I walked quickly to the door, opened it and stepped into the open air, under the seats. I looked to my left and the outdoor gate was still there, the same one I had entered through, a few hours earlier. I thought about the hill I’d seen when I first got off the bus. I had a tent and a sleeping bag. I could sleep there, under the trees, find a soup kitchen, loiter at the library during the day.

I could feel Henchman trailing me.

“Hold on Butch,” he yelled.

I had no idea how he knew my name. My suspicion grew. I ran as fast as I could and distanced myself from him, surprising since I had the sleeping bag and tent on my back, but Henchman had that belly. I ran until I was out of breath. To my right was a laundromat and attached to it, a giant chimney, a minaret that extended into a bell tower way up there, at least three Fenway Park green monsters high. There was a ladder on the side of the building. I stepped on the first rung, pulled myself up and continued.

“Stop,” screamed Henchman.

I looked down and there was Henchman, shaking. I knew about these practical people, guys like Henchman. Sure, they could deconstruct radios and handle the hot corner, but those were all gravity bound tasks. Ask them to climb a minaret and they would cower like a turtle crawling back in its shell.

I took one rung at a time, easy-peasy. I had a knack for climbing buildings. My dad used to compare me to Ken Griffey, the way he scaled walls and turned would be home runs into outs. I could have gone fast, could have reached the bell tower before Henchman made it half way up, but I wanted to see him suffer. I thought about my parent’s suicide and the injustice of it all, me, alone, orphaned at 23. I wanted revenge on the world.

Henchman was whispering some self-help mumbo jumbo to encourage himself to carry on and I have to admit, I was impressed by his resolve and determination, but it still smelled fake, contrived, like a set-up and yet, there I was, still as a Buddha statue, waiting for Henchman to catch up and he did and we climbed together. It was like I was under some spell.

I or I should say we eventually made it up and over the last hurdle, a short wall. We were inside the bell tower. I was calm, as calm as a no wind, early morning. Henchman was out of breath and sweating, but he had a smile on his face. He started laughing.

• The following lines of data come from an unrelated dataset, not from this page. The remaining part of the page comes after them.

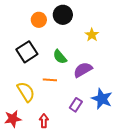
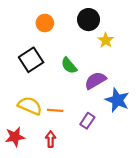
black circle: (63, 15) -> (89, 20), moved
orange line: (50, 80) -> (55, 110), moved
yellow semicircle: (26, 92) -> (30, 106), turned -35
blue star: (102, 99) -> (117, 100), moved

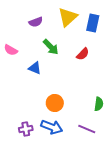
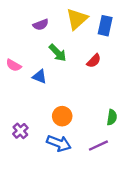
pink semicircle: (11, 50) -> (14, 65), moved
purple cross: (26, 129) -> (20, 131), moved, turned -32
purple line: (87, 129) -> (98, 146), turned -48

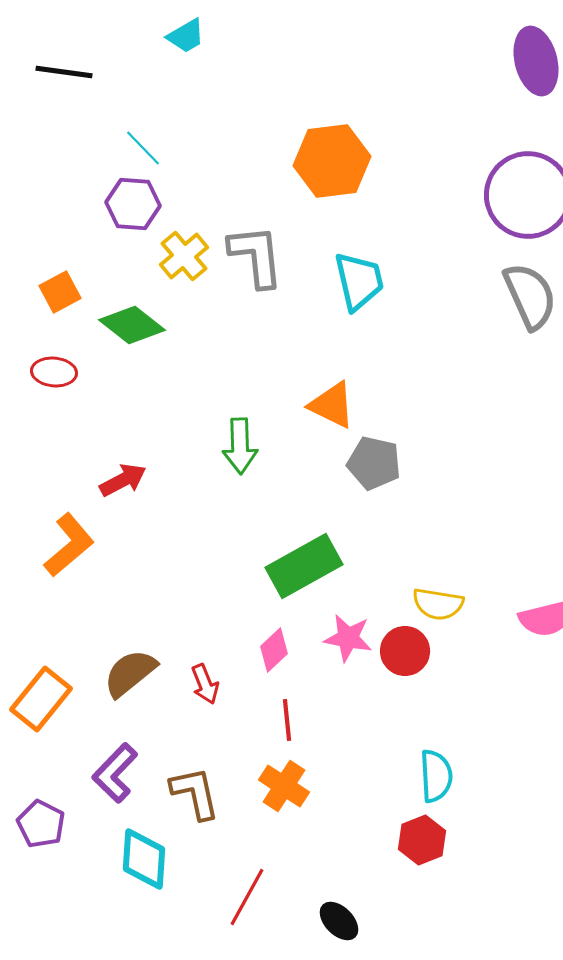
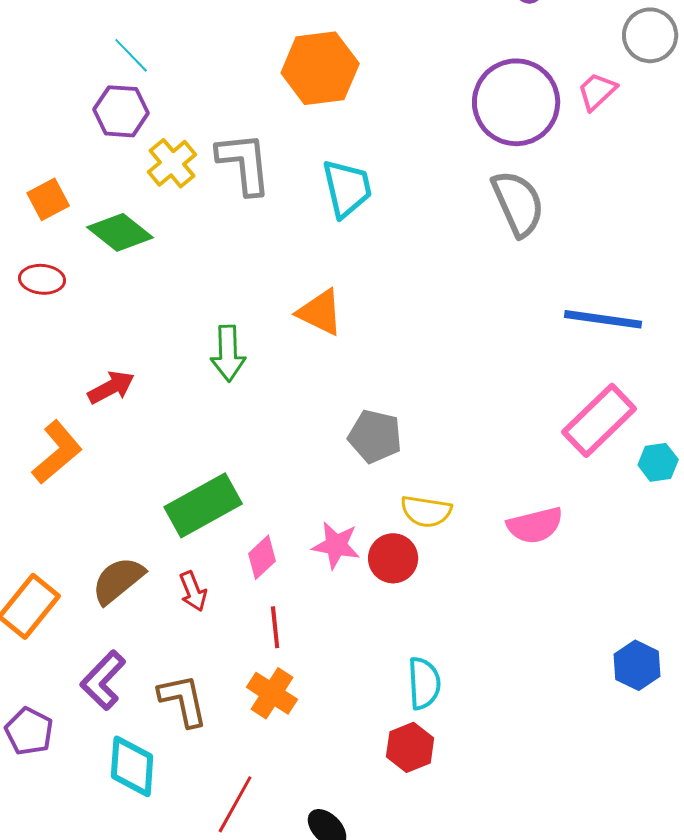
gray pentagon: (374, 463) -> (375, 436), moved
green rectangle: (304, 566) -> (203, 505), moved

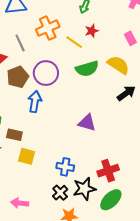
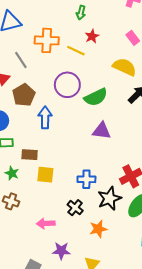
orange cross: (48, 28) -> (47, 40), turned 35
green semicircle: (87, 69) -> (96, 97), moved
purple circle: (46, 73) -> (67, 85), moved
black cross: (60, 193) -> (75, 208), moved

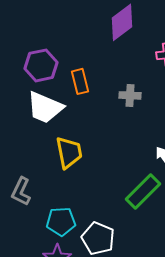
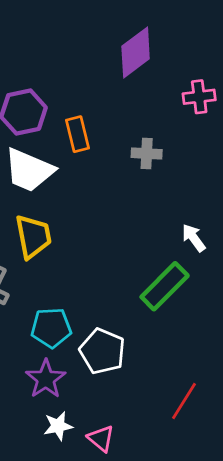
yellow trapezoid: (69, 152) -> (33, 236), moved

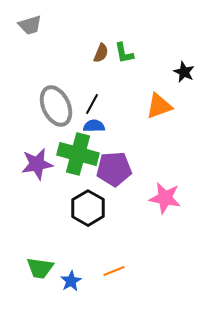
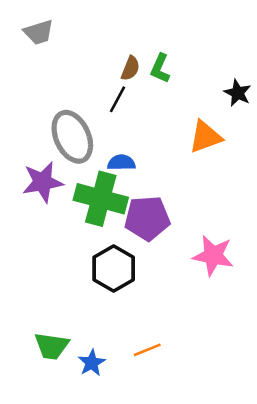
green L-shape: (124, 53) -> (160, 68), turned 35
black line: (92, 104) -> (118, 99), moved
purple star: (37, 164) -> (43, 182), moved

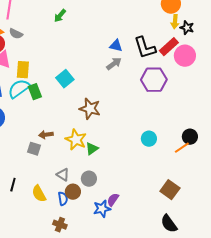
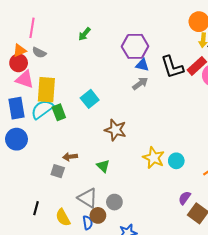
yellow rectangle: (23, 70) -> (46, 90), size x1.4
purple hexagon: (154, 80) -> (135, 46), moved
yellow star: (76, 140) -> (154, 158), moved
green triangle: (92, 149) -> (103, 166), moved, turned -40
gray triangle: (63, 175) -> (88, 198), size x1.5
purple semicircle: (113, 200) -> (185, 198), moved

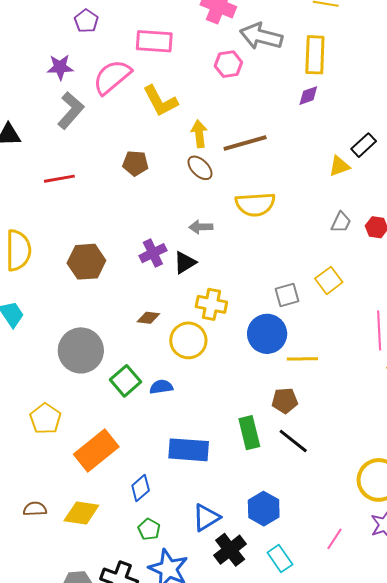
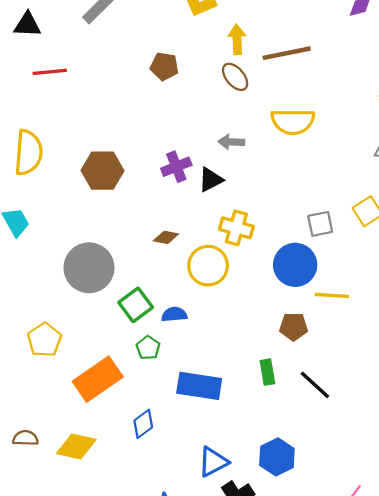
red line: (59, 179) -> (50, 72), moved
brown pentagon: (285, 401) -> (293, 327), moved
green rectangle: (249, 433) -> (267, 372), size x0.7
green pentagon: (149, 529) -> (148, 348), moved

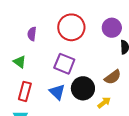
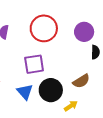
purple square: (64, 64) -> (34, 64), turned -35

“Do you collect baseball cards?” he asked.

The question was delightfully random, completely out of nowhere. He didn’t give me time to answer.

“My favorite all-time baseball card is the 1972 Topps Red Sox Rookie card featuring Carlton Fisk, Cecil Cooper, and Mike Garman.”

Henchman sat down in the lotus position. I did too. I felt seduced, but liked the idea of rookies, of starting over.

“I wondered what happened to Garman?” I asked. I looked at Henchman. He shook his head. He didn’t know.

I suddenly had a lot more questions.